Was uns zum Durchatmen zwingt



— Kann einfach alles und nichts so bleiben. Bitte. —


Bald sind wir im dritten Jahr Corona. Im Dritten. Und ich fühle mich…. gut. Im Gegensatz zu so vielen anderen fehlt mir weder etwas noch jemand wirklich mehr, als vor der Pandemie. Es fehlt mir nicht, mit anderen im Kino zu sitzen. Es fehlt mir nicht, Smalltalk zu führe oder mich mit Zufallsbegegnungen zu unterhalten. Über dies und das, Corona ja. Alles Mist. Es fehlt mir nicht, Leute anzulächeln, die ich eigentlich gar nicht anlächeln möchte, Maske sei Dank. 

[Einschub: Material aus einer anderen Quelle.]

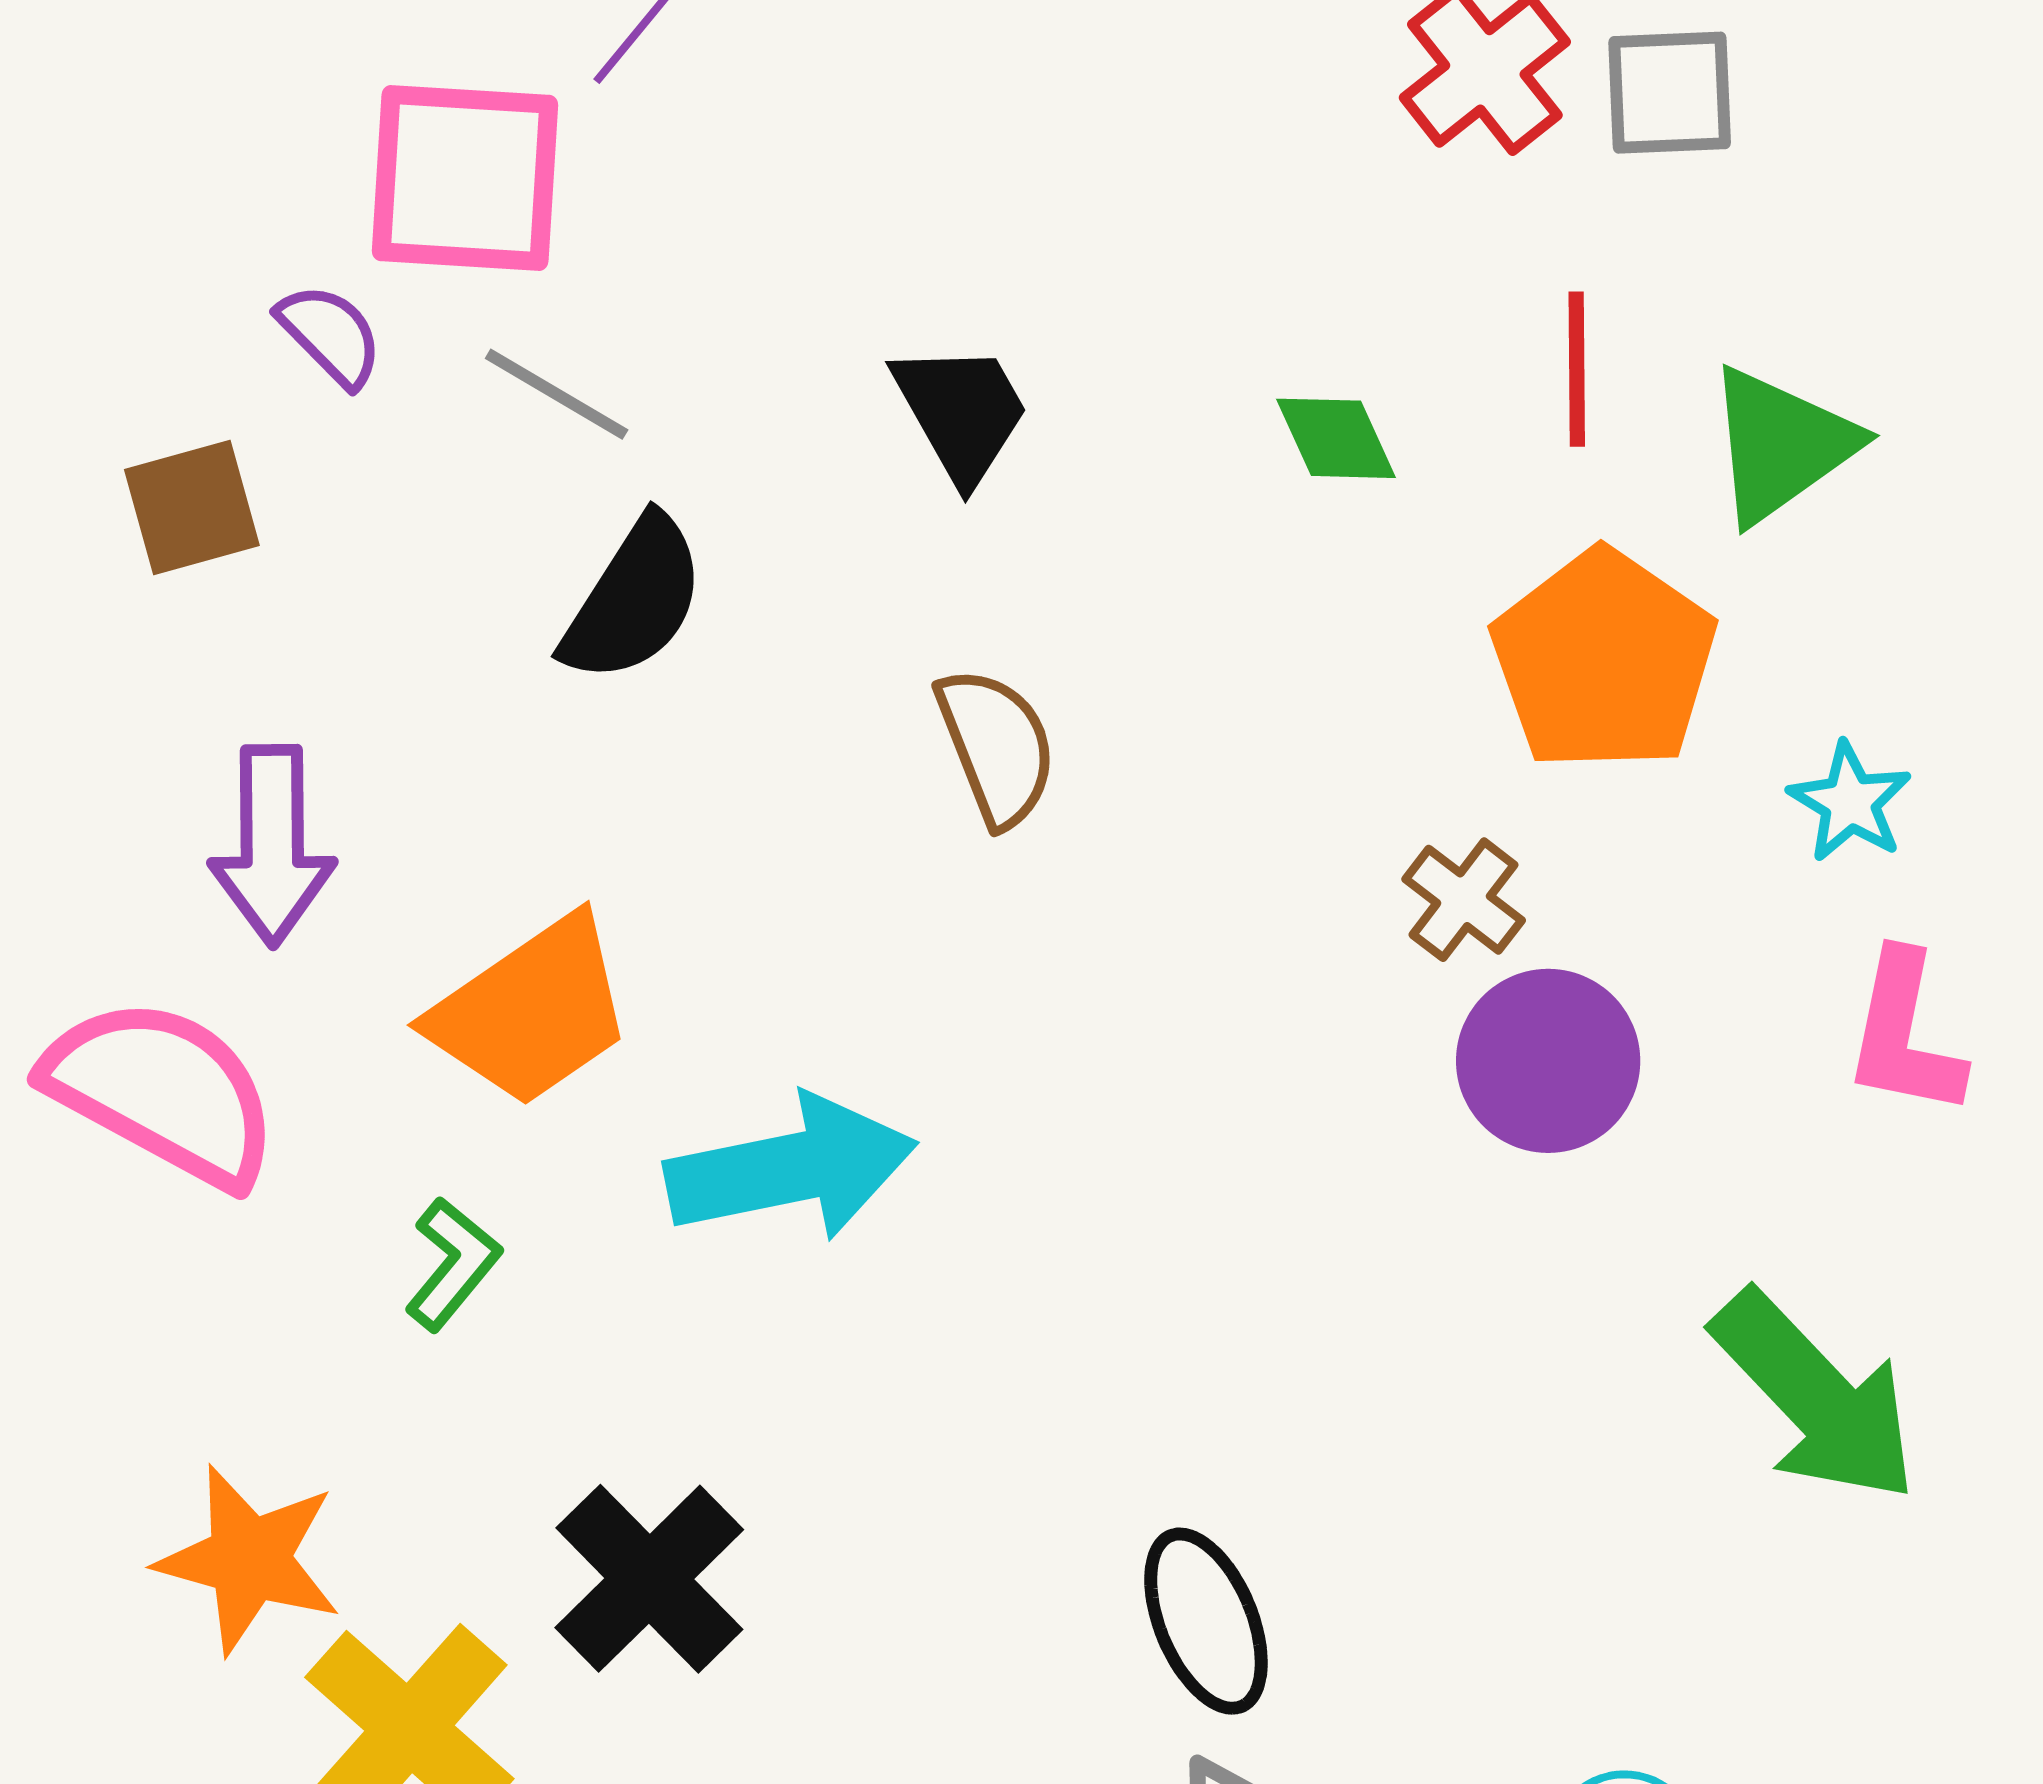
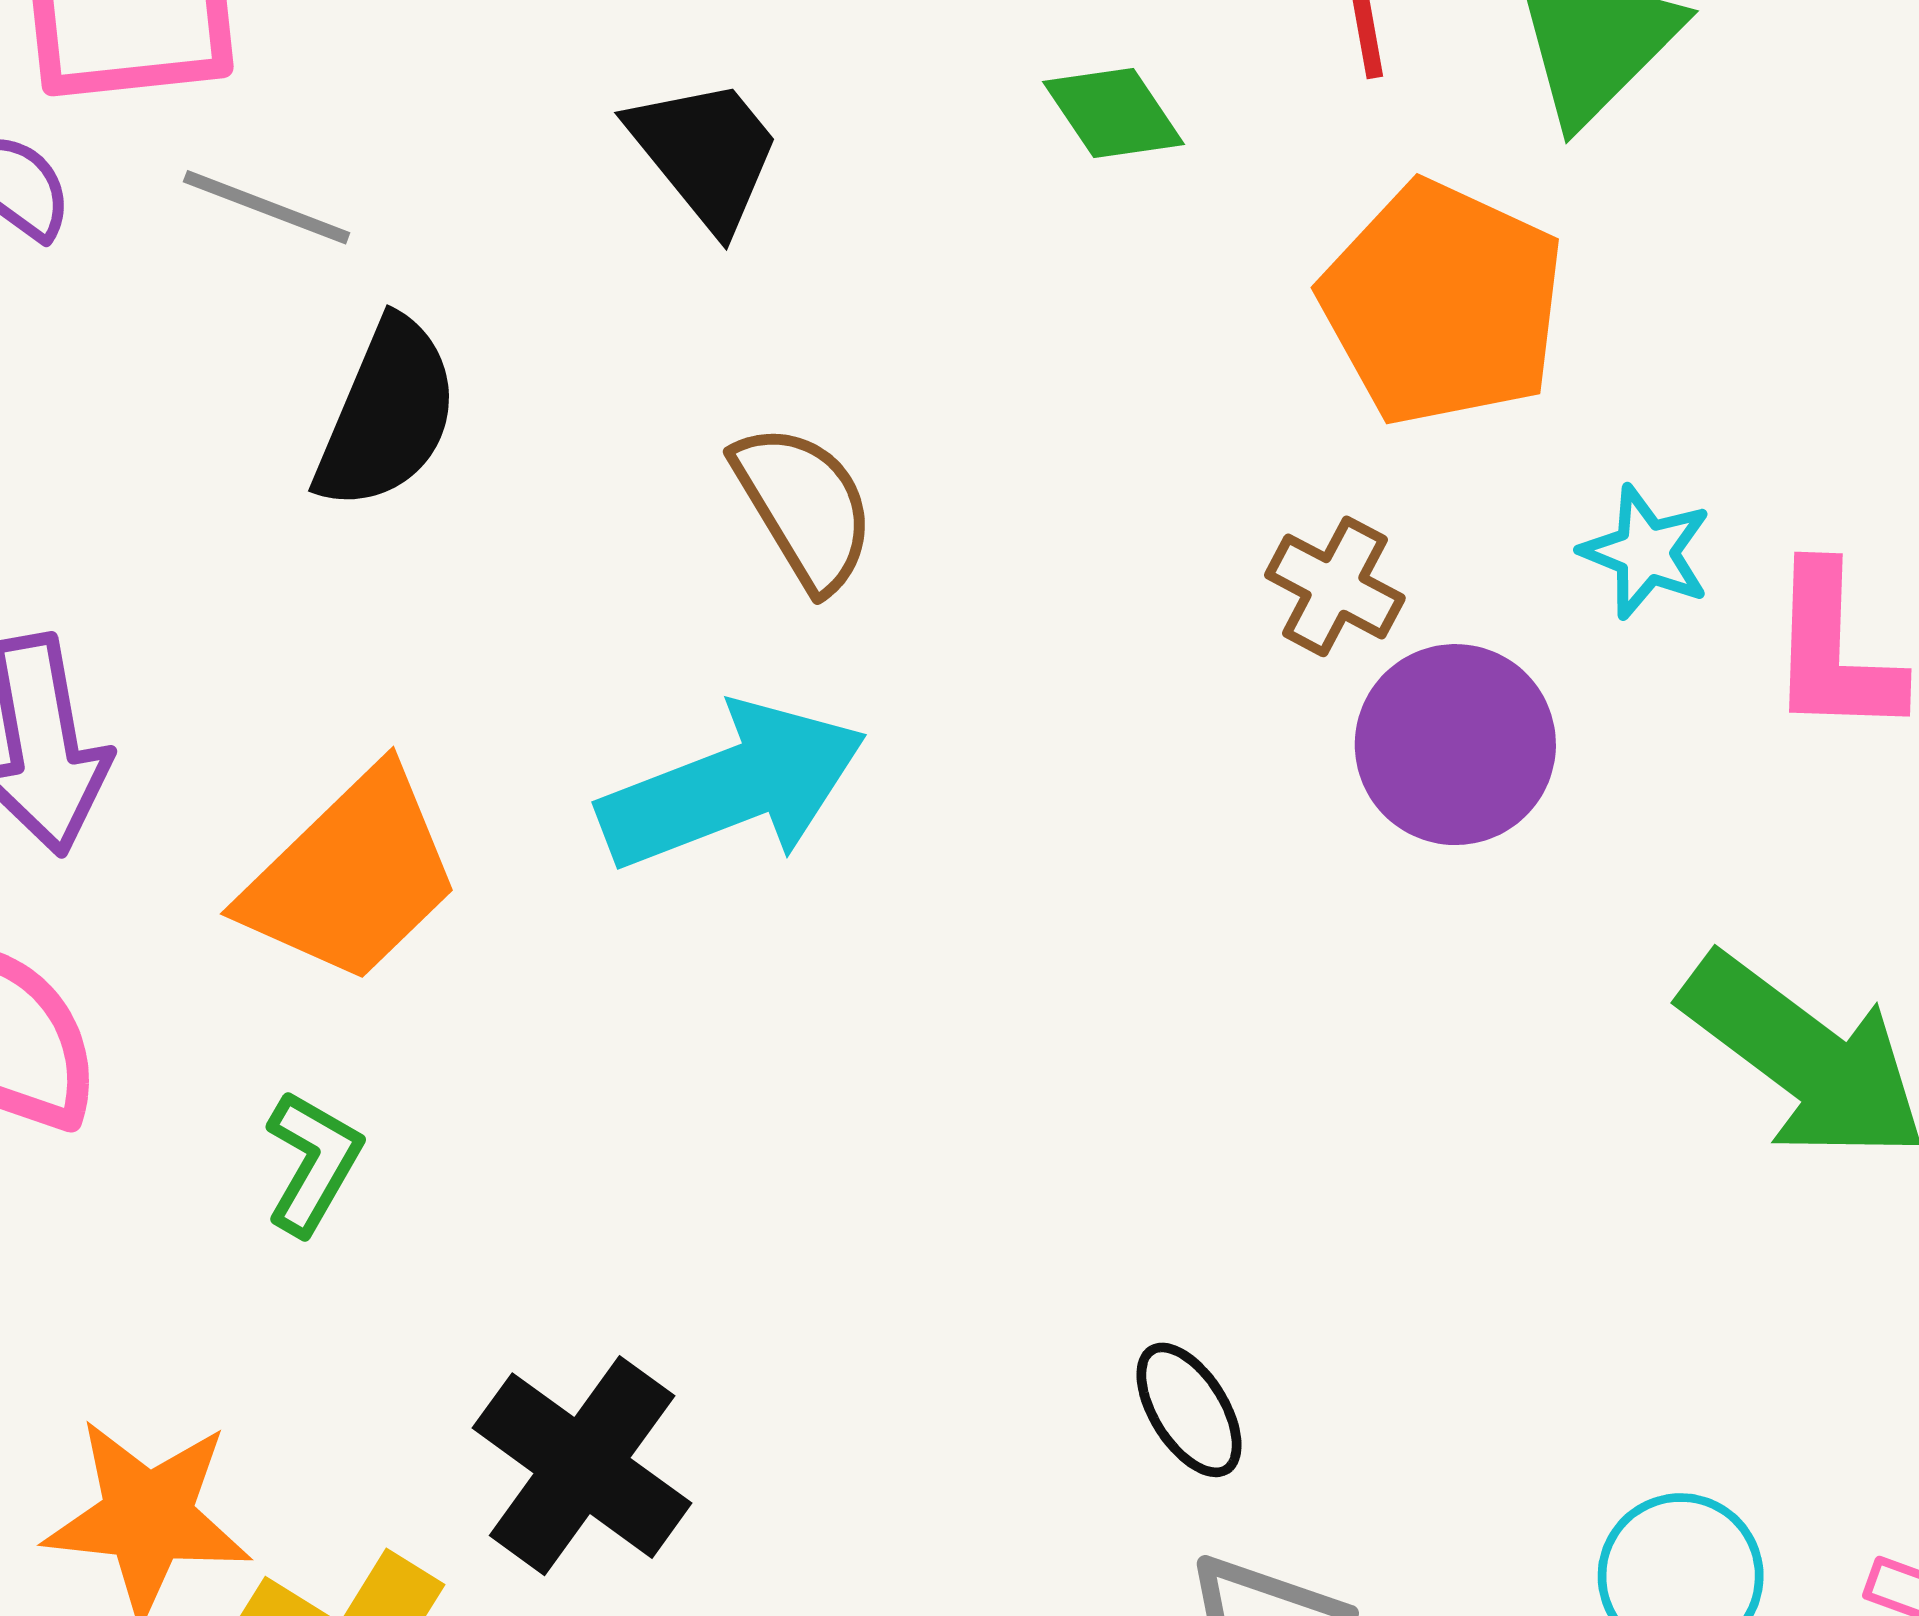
cyan star: (1850, 802) -> (1646, 552), moved
cyan arrow: (791, 1168) -> (733, 786), moved
black ellipse: (1206, 1621) -> (1189, 1410), size x0.7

Aber was ist für andere gut oder nicht gut und was für mich? Es gibt Momente, in denen ich mich im Umgang mit Menschen ausgelaugt fühle. Ich habe keine Abneigung gegen sie. Ich mag meine wenigen engen Freunde und verbringe gerne Zeit mit ihnen. Aber ich finde die meisten sozialen Situationen anstrengend. Mir wurde während des Lock-Downs zum ersten Mal das schlechte Gefühl genommen, diese Verschnaufpause von Menschen als etwas Negatives anzusehen, wenn ich doch glücklicher bin. Warum bereite ich mir so viel Stress mit der Jagd um soziale Akzeptanz?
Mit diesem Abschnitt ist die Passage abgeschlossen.